"Iranophobia," an irrational fear of all things Iranian, has become the Islamic regime's catch-all excuse for international criticism. Groups like the Organization of the Islamic Cooperation (OIC), the representative body of the world's Muslim nations, are pushing for a United Nations resolution to ban denigration of Islam and other religions.
But hate towards Jews remains a key part of political speech and culture throughout Islamic countries, even those touched by the Arab Spring.
A "Million Man March against the Judaization of Jerusalem," organized by Egyptian-American Imam Salah Sultan, is planned for Monday in downtown Cairo. Sultan, a former Columbus, Ohio imam who is the rapporteur of the Jerusalem Committee of the International Union of Muslim Scholars, said that his organization would soon issue a fatwa "permitting the blood of Zionists." He also stated that "there is no excuse for anyone to refrain from Jihad after God has removed the affliction, which obstructed us from jihad to liberate Palestine."
Attaching the epithet of "Jew" or "Zionist" to hated leaders has been common of late, such as former Libyan dictator Muammar Gaddafi and current Syrian President Bashar al-Assad. It is meant to portray repression as a Jewish theme. Old anti-Semitic libels and conspiracy theories are also combined with hate of Israel, to attempt to legitimize these attitudes.
Several recent examples from the Middle East Media Research Institute [MEMRI] highlight how this hate finds expression in popular political discourse. These examples serve as the tip of the iceberg, showing that even in countries without a significant Jewish population, anti-Semitism is rampant.
"Saturday Hunter," a virulently anti-Semitic film, is a recent hit in the conservative Islamic Republic of Iran. The story revolves around a boy who goes to live with his religious Jewish grandfather, who is a rabbi, after his Jewish mother marries a Christian.
The grotesque imagery of the film portrays religious Jews as murderers fighting a war against "infidels," as the rabbi tries to brainwash his grandson into participating in the killing. He urges the boy not "to betray the Jews" and to "never reveal your inner thoughts to anyone," as he tries to build a "war machine to take over the world."
Managing Director Mohsen Sadeqi argues that his film is simply anti-Zionist, and that it is wildly popular with Iranian audiences. "It is natural that the Zionists are angry about the film screening which make us more strong-willed," he told the Tehran Times. But in response to protest letters sent by Iran's Jewish community to the government, which went unanswered, Sadeqi responded by saying that "Judaism is a symbol of evil" and that "movies like these will continue and will be filmed in the future."
Syrian writer Osama al-Malouhi blends classic anti-Semitic lies with current events in an Oct. 26 article entitled "Syrian Blood for Matzas," specifically how the Jews love the oppression of the Arab Spring protests. The piece was posted to the website Sooryoon.net, a popular network of Islamists opposed to the embattled regime of President Bashar al-Assad.
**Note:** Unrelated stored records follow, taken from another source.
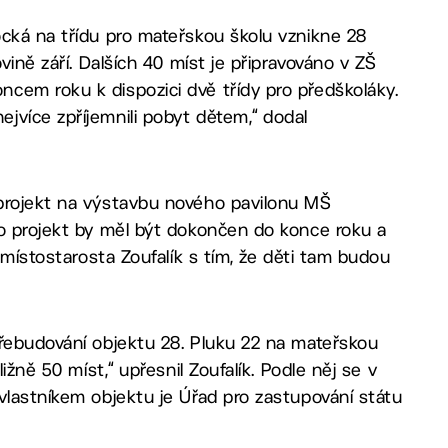
ocká na třídu pro mateřskou školu vznikne 28
vině září. Dalších 40 míst je připravováno v ZŠ
cem roku k dispozici dvě třídy pro předškoláky.
jvíce zpříjemnili pobyt dětem,“ dodal
 projekt na výstavbu nového pavilonu MŠ
to projekt by měl být dokončen do konce roku a
 místostarosta Zoufalík s tím, že děti tam budou
přebudování objektu 28. Pluku 22 na mateřskou
ižně 50 míst,“ upřesnil Zoufalík. Podle něj se v
vlastníkem objektu je Úřad pro zastupování státu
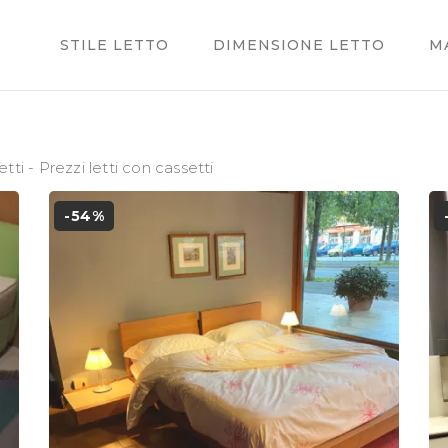
STILE LETTO
DIMENSIONE LETTO
M
etti
-
Prezzi letti con cassetti
-54%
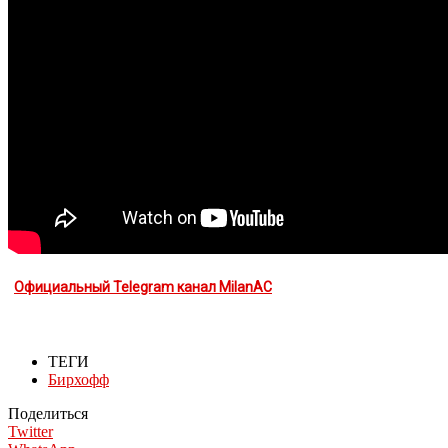
Официальный Telegram канал MilanAC
ТЕГИ
Бирхофф
Поделиться
Twitter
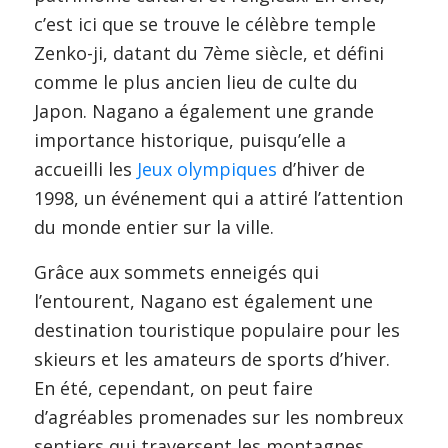
c’est ici que se trouve le célèbre temple
Zenko-ji, datant du 7ème siècle, et défini
comme le plus ancien lieu de culte du
Japon. Nagano a également une grande
importance historique, puisqu’elle a
accueilli les
Jeux olympiques
d’hiver de
1998, un événement qui a attiré l’attention
du monde entier sur la ville.
Grâce aux sommets enneigés qui
l’entourent, Nagano est également une
destination touristique populaire pour les
skieurs et les amateurs de sports d’hiver.
En été, cependant, on peut faire
d’agréables promenades sur les nombreux
sentiers qui traversent les montagnes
In his article, Al-Malouhi claims that 80 percent of Israelis support Assad, which is why the world will not stop his crackdown on civilian protests. He then repeats false claims that Jews "are taking pleasure in watching Syrian blood being spilled. Perhaps the murderer [Assad] will [even] bring it to them for [their] matza," he writes, in a reference to the ancient blood libel that Jews bake human blood into their Passover food.
"Asking myself why Jewish support of Bashar increased [even] after they saw the rivers of Syrian blood this mass-murderer spilled in Syrian towns, an old image leapt to my mind, of Jews bleeding people and using their blood to prepare matzas," Al-Malhouhi adds. "Logic does not accept this, but the facts prove it."
The same hate is evident in an article for Kuwaiti daily al-Watan, written by journalist Abdullah Khallaf. Former Libyan dictator Muammar Gaddafi was actually a Jew, who was empowered as part of a Jewish conspiracy, Khallaf claims. Zionist agents contacted Gaddafi while he was studying in London and pushed him to join a Jewish conspiracy to take over the world and to exploit Libya in particular.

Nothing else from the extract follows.